I asked him about his “vast wasteland” comment, and Minow said that the “main thing I felt was that the choice for viewers was limited.” There were just three networks (ABC, CBS, NBC) and “very little if any public television.”
Minow was able to get legislation passed that required all new televisions to include a UHF tuner, vastly expanding the number of channels available. He also successfully pushed for the Communications Satellite Act of 1962.
"This will launch ideas into space," he said at the time, and "ideas last longer" than people.
After Minow left the FCC in 1963, he told me he “wanted to take a job that had nothing to do with the FCC. I didn’t want anyone saying I used my government experience to improve my job prospects.”
Minow became general counsel of Encyclopedia Britannica, but by 1965, he realized he missed law firm practice and joined Leibman, Williams, Bennett, Baird & Minow.
In 1972, the 50-lawyer firm merged with 100-lawyer Sidley. “It was highly unusual for two firms to merge then,” he said.
Minow said the combination wasn’t his idea but credits his partners for the “vision to see law practice was going from local to national and international,” he said. “Their instincts were exactly right.”
He bemoans the present-day emphasis on profits per partner and the tendency of lawyers to hop from firm to firm.
“People didn’t switch law firms back then. They started in one place and usually ended up there,” he said.
At Sidley, Minow, a longtime member of the management committee, wasn’t actually responsible for hiring Obama as a summer associate -- but he was close.
His daughter Martha Minow, a professor (and former dean) at Harvard Law School took the unprecedented step of recommending Obama to her father, he said.
“She called and said, ‘I’ve got a student who is quite extraordinary and wants to spend the summer in Chicago.”
Minow followed up with hiring partner John Levi, who Minow recalled “laughed and told me he’d hired him already.”
As for the encounter at the movie theater, Michelle Obama in her autobiography wrote that Minow, whom she described as “one of the firm’s most high-ranking partners,” and his wife “greeted us warmly, even approvingly, and made no comment on the fact that we were together.”
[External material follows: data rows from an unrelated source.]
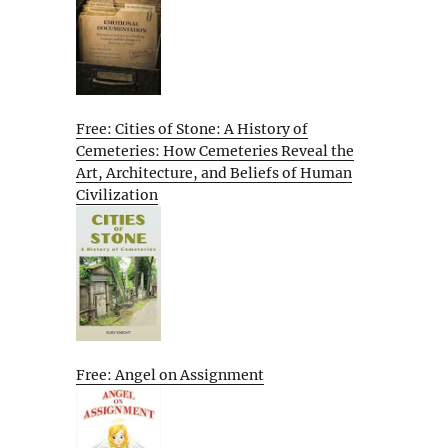
Free: Cities of Stone: A History of
Cemeteries: How Cemeteries Reveal the
Art, Architecture, and Beliefs of Human
Civilization
Free: Angel on Assignment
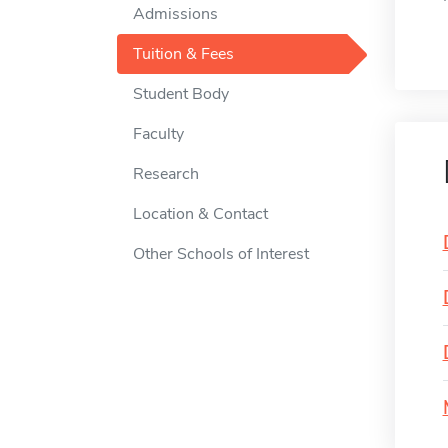
Admissions
Tuition & Fees
Student Body
Faculty
Research
Location & Contact
Other Schools of Interest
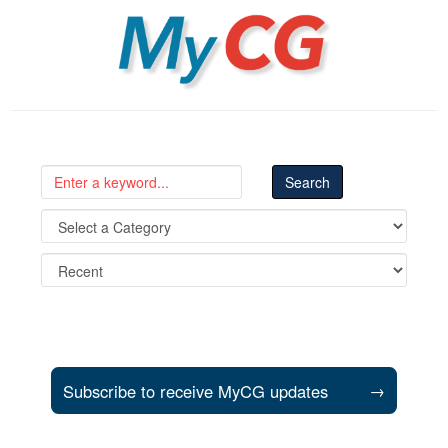
MyCG
Subscribe to receive MyCG updates
→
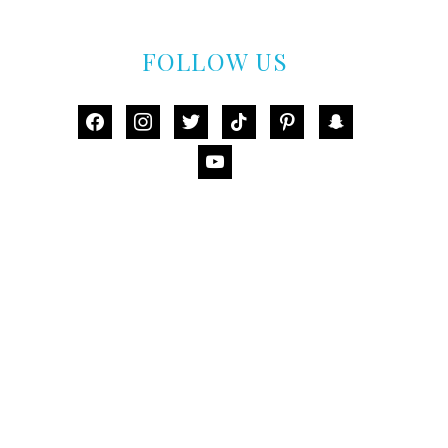
FOLLOW US
facebook
instagram
twitter
tiktok
pinterest
snapchat
youtube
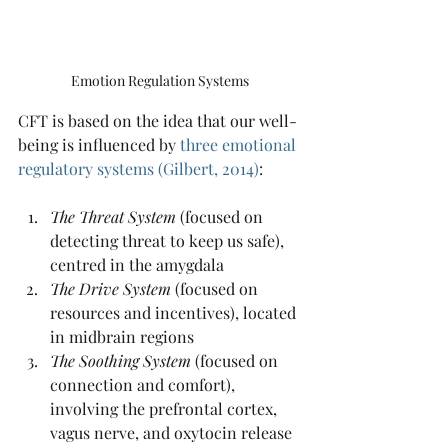
Emotion Regulation Systems
CFT is based on the idea that our well-
being is influenced by 
three emotional 
regulatory systems
 (Gilbert, 2014)
:
The Threat System
 (focused on 
detecting threat to keep us safe), 
centred in the amygdala
The Drive System
 (focused on 
resources and incentives), located 
in midbrain regions
The Soothing System 
(focused on 
connection and comfort), 
involving the prefrontal cortex, 
vagus nerve, and oxytocin release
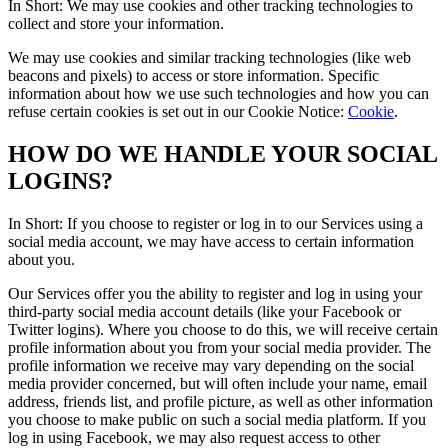
In Short: We may use cookies and other tracking technologies to
collect and store your information.
We may use cookies and similar tracking technologies (like web
beacons and pixels) to access or store information. Specific
information about how we use such technologies and how you can
refuse certain cookies is set out in our Cookie Notice:
Cookie
.
HOW DO WE HANDLE YOUR SOCIAL
LOGINS?
In Short: If you choose to register or log in to our Services using a
social media account, we may have access to certain information
about you.
Our Services offer you the ability to register and log in using your
third-party social media account details (like your Facebook or
Twitter logins). Where you choose to do this, we will receive certain
profile information about you from your social media provider. The
profile information we receive may vary depending on the social
media provider concerned, but will often include your name, email
address, friends list, and profile picture, as well as other information
you choose to make public on such a social media platform. If you
log in using Facebook, we may also request access to other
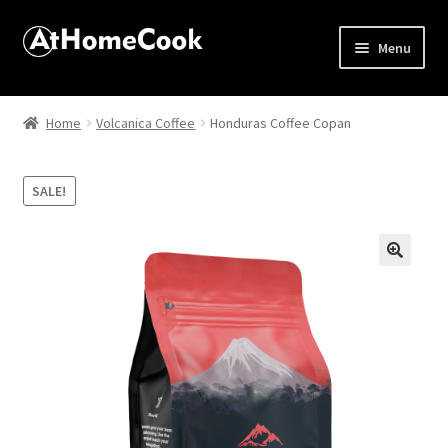
Menu
Home
Home
Volcanica Coffee
Honduras Coffee Copan
About
SALE!
Affiliate Disclosures
Apprentice registration page
🔍
Best Snake River Farms
Beverage
Butcher Box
Minow stepped back from the partnership to become senior counsel in 1991, when he was 65 – but not because of a mandatory retirement policy, he said.
“I had too many outside interests,” he said, serving on the board of multiple corporations and as a trustee for numerous organizations.
But he never gave up the practice of law.
“What I like most are the hard judgment calls,” he said. “When it’s a close question, that’s when it’s great to be a lawyer.”